Niveles de inseguridad, escalada de crímenes y colapso de los organismos de seguridad; desmembramientos, plagios, sicariato, y paramilitarismo; subasta de asesinatos, hampa organizada con fines políticos y “policías que fusilan”; conmoción social, caos y cultura de la muerte; impunidad, corrupción y violación de los derechos humanos; crisis humanitaria, crisis económica y una “escasez que instiga conductas violentas”; “la inflación más alta del mundo”, desabastecimiento, bachaqueo, colas y caída del precio del petróleo… Son las constantes del bombardeo noticioso al cual está sometido la ciudadanía.
Se observa el uso constante del miedo, pánico y terror en la construcción de la noticia. El miedo, emoción caracterizada por una intensa sensación desagradable provocada por un peligro real o supuesto. El terror, sentimiento de miedo en grado máximo y, el pánico, un miedo sin fundamento, colectivo y descontrolado. Hay quienes afirman que terror y pánico pueden fungir de poder multiplicador de violencia fundiendo y confundiendo las dimensiones físicas, mentales y simbólicas de ésta.

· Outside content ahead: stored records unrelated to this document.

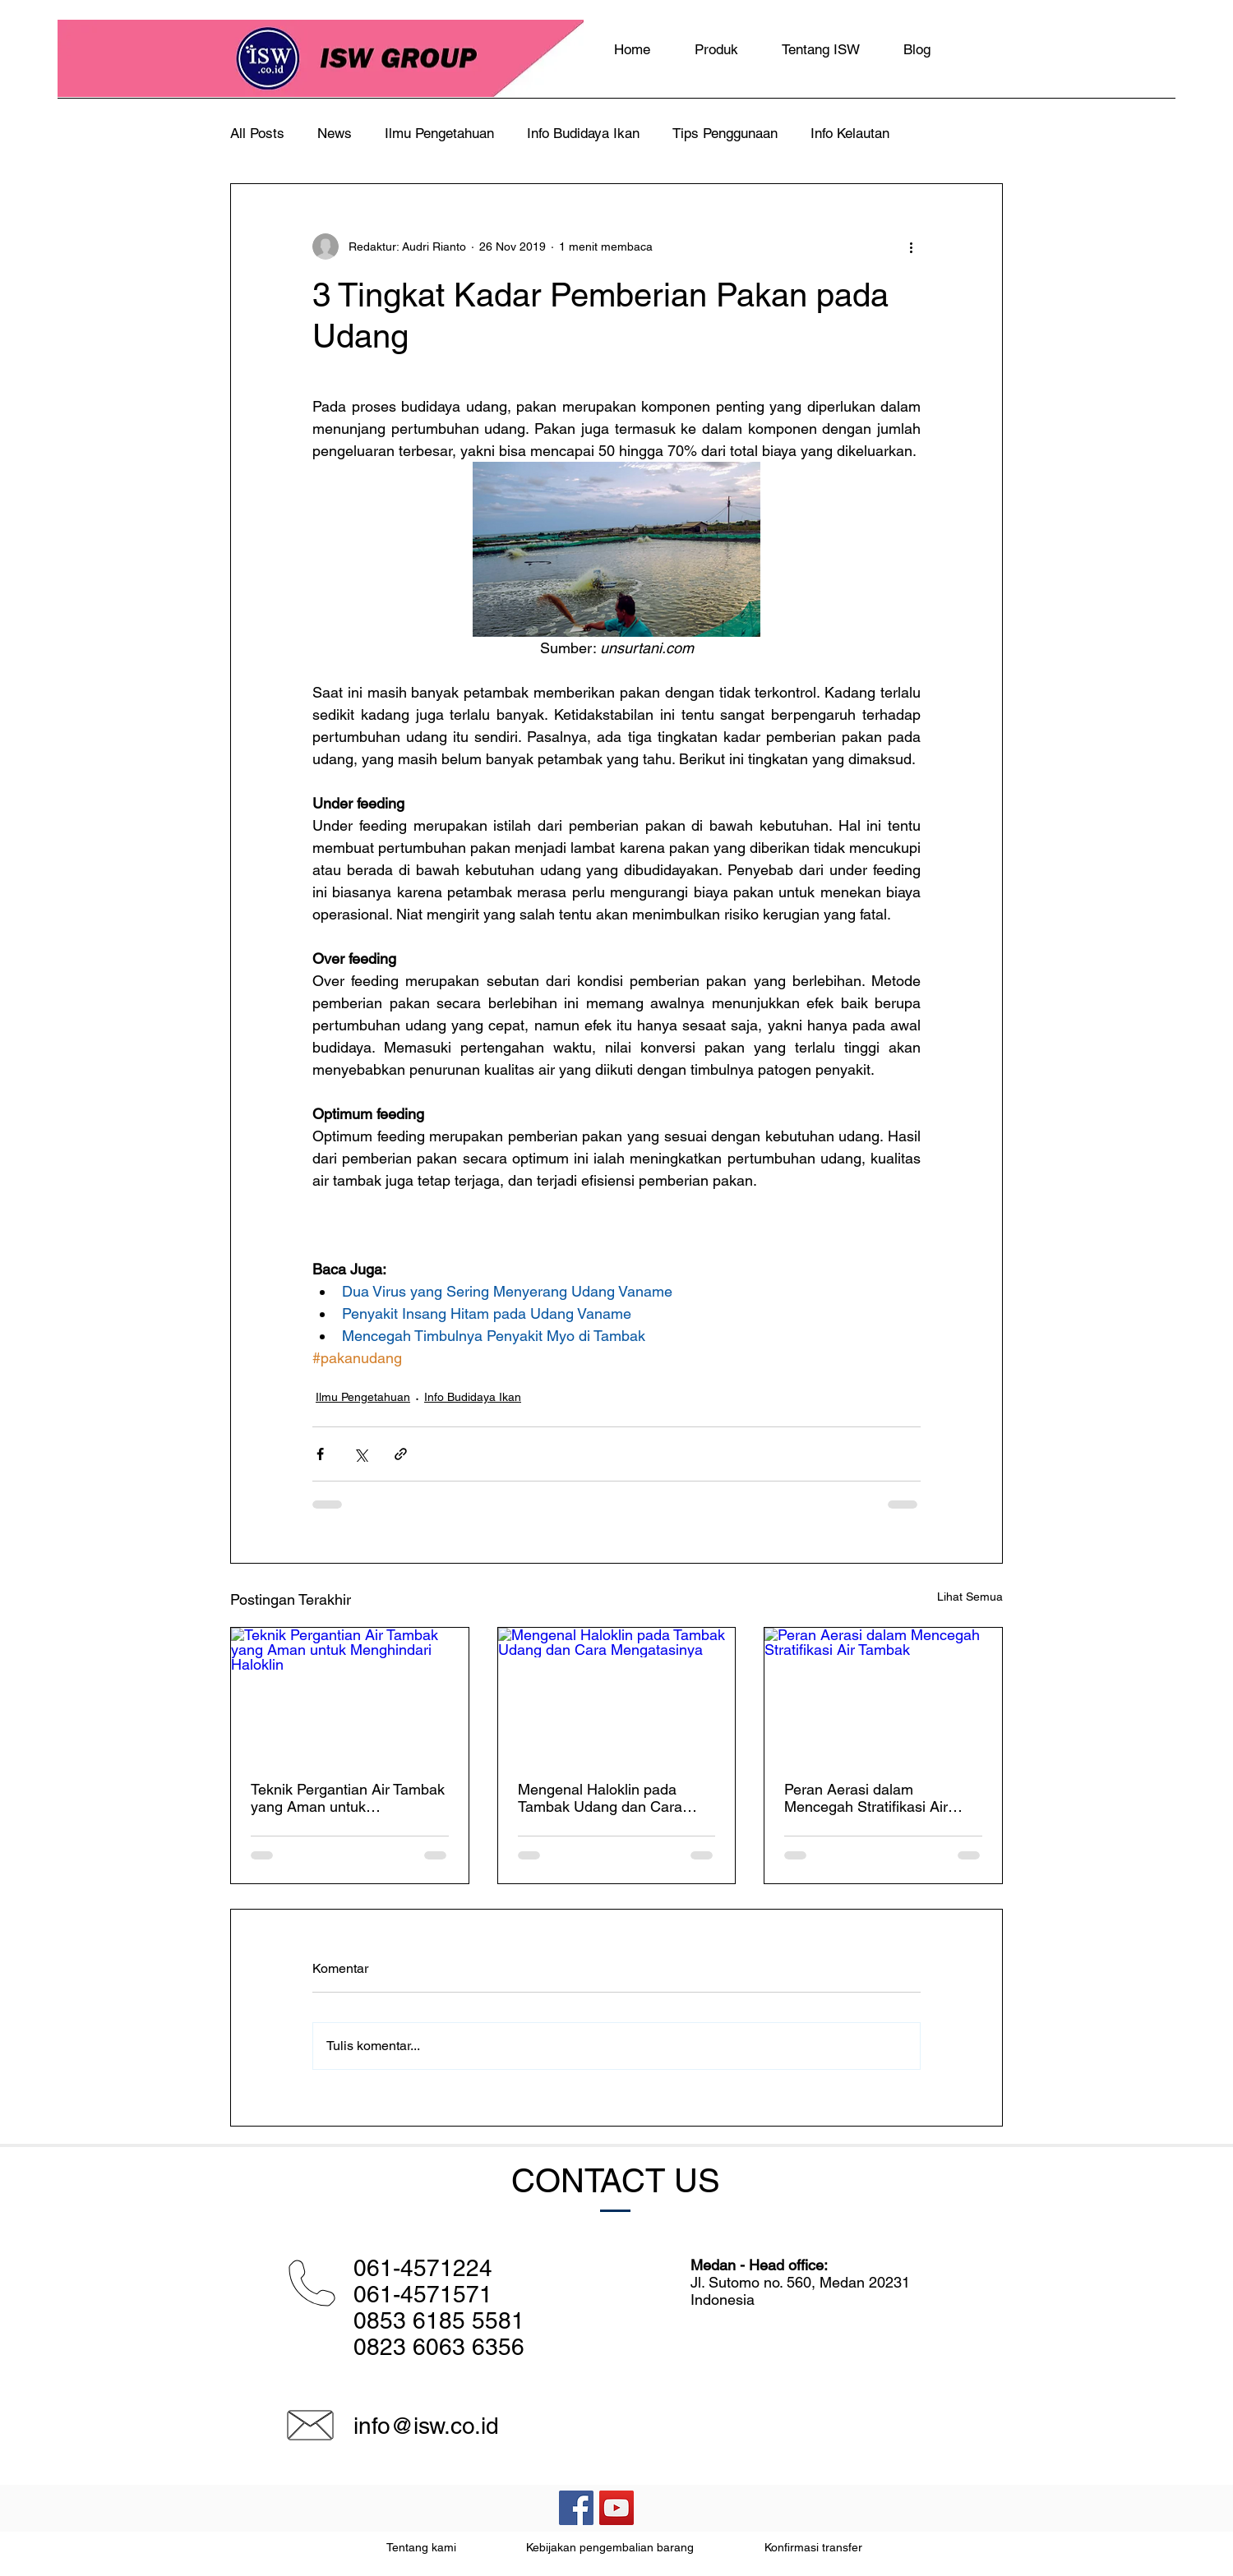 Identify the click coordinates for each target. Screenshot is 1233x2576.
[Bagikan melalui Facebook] (320, 1454)
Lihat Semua (970, 1596)
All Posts (257, 133)
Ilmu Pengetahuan (439, 133)
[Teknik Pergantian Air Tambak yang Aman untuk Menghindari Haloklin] (350, 1694)
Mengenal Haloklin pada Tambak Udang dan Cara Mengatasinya (600, 1798)
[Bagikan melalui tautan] (401, 1454)
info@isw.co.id (426, 2425)
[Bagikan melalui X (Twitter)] (360, 1454)
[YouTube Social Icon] (616, 2508)
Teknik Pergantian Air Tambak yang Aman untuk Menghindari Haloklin (348, 1798)
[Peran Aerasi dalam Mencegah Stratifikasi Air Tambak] (883, 1694)
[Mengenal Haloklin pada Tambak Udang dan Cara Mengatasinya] (617, 1694)
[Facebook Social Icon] (576, 2508)
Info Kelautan (849, 133)
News (334, 133)
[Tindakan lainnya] (911, 246)
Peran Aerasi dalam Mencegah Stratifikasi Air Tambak (866, 1798)
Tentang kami (421, 2547)
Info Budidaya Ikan (583, 133)
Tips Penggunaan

Recientemente, la encuestadora Hinterlaces alertó sobre el incremento de los indicadores negativos del clima socioemocional venezolano. Afirma que tales sentimientos “tienen mayor fuerza que los positivos, y su intensificación puede generar desbordamientos y desesperación”.
La manipulación del miedo y sus gradaciones —pavor, terror, pánico— puede ser un arma de dominación política y de control social. De allí que se denuncie una “campaña de desestabilización emocional y neurotización contra la sociedad venezolana” que habría logrado “sobredimensionar la crisis y avivar el descontento, acentuar la angustia y la incertidumbre colectiva, estimulando tanto un voto neurótico futuro como también una ruptura social violenta”.